START Records shown
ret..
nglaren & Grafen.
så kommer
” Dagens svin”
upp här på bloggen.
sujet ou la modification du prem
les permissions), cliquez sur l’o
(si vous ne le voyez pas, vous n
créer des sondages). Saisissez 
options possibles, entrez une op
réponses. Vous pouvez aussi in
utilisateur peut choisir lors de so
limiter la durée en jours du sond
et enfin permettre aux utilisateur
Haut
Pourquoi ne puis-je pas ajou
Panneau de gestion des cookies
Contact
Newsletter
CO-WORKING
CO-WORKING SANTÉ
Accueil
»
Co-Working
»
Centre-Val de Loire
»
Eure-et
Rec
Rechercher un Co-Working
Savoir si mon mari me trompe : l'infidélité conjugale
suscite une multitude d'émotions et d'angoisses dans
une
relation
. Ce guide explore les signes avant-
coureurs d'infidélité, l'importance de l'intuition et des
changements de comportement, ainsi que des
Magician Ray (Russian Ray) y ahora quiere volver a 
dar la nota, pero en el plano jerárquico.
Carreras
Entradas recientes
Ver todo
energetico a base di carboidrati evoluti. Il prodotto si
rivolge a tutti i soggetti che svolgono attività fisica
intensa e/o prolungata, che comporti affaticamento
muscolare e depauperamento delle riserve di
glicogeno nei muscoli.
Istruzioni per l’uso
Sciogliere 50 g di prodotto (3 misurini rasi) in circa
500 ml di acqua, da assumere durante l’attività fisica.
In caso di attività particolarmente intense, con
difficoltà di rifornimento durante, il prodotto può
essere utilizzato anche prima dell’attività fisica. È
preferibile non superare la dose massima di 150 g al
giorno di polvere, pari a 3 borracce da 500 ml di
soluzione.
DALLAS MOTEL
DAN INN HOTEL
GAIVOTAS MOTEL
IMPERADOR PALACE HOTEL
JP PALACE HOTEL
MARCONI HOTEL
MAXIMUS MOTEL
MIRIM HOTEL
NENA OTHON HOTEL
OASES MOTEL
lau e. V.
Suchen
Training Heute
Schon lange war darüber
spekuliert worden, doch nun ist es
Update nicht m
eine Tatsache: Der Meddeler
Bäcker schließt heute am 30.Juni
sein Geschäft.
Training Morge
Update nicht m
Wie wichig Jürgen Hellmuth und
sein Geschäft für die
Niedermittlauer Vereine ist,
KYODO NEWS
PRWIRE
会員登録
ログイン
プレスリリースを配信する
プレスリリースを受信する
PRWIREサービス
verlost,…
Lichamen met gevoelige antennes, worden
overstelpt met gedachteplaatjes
END Records shown
- **The task**: Copy the entries word for word. Leave nothing out.

- **Finished exercise**:
ret..
nglaren & Grafen.
så kommer
” Dagens svin”
upp här på bloggen.
sujet ou la modification du prem
les permissions), cliquez sur l’o
(si vous ne le voyez pas, vous n
créer des sondages). Saisissez 
options possibles, entrez une op
réponses. Vous pouvez aussi in
utilisateur peut choisir lors de so
limiter la durée en jours du sond
et enfin permettre aux utilisateur
Haut
Pourquoi ne puis-je pas ajou
Panneau de gestion des cookies
Contact
Newsletter
CO-WORKING
CO-WORKING SANTÉ
Accueil
»
Co-Working
»
Centre-Val de Loire
»
Eure-et
Rec
Rechercher un Co-Working
Savoir si mon mari me trompe : l'infidélité conjugale
suscite une multitude d'émotions et d'angoisses dans
une
relation
. Ce guide explore les signes avant-
coureurs d'infidélité, l'importance de l'intuition et des
changements de comportement, ainsi que des
Magician Ray (Russian Ray) y ahora quiere volver a 
dar la nota, pero en el plano jerárquico.
Carreras
Entradas recientes
Ver todo
energetico a base di carboidrati evoluti. Il prodotto si
rivolge a tutti i soggetti che svolgono attività fisica
intensa e/o prolungata, che comporti affaticamento
muscolare e depauperamento delle riserve di
glicogeno nei muscoli.
Istruzioni per l’uso
Sciogliere 50 g di prodotto (3 misurini rasi) in circa
500 ml di acqua, da assumere durante l’attività fisica.
In caso di attività particolarmente intense, con
difficoltà di rifornimento durante, il prodotto può
essere utilizzato anche prima dell’attività fisica. È
preferibile non superare la dose massima di 150 g al
giorno di polvere, pari a 3 borracce da 500 ml di
soluzione.
DALLAS MOTEL
DAN INN HOTEL
GAIVOTAS MOTEL
IMPERADOR PALACE HOTEL
JP PALACE HOTEL
MARCONI HOTEL
MAXIMUS MOTEL
MIRIM HOTEL
NENA OTHON HOTEL
OASES MOTEL
lau e. V.
Suchen
Training Heute
Schon lange war darüber
spekuliert worden, doch nun ist es
Update nicht m
eine Tatsache: Der Meddeler
Bäcker schließt heute am 30.Juni
sein Geschäft.
Training Morge
Update nicht m
Wie wichig Jürgen Hellmuth und
sein Geschäft für die
Niedermittlauer Vereine ist,
KYODO NEWS
PRWIRE
会員登録
ログイン
プレスリリースを配信する
プレスリリースを受信する
PRWIREサービス
verlost,…
Lichamen met gevoelige antennes, worden
overstelpt met gedachteplaatjes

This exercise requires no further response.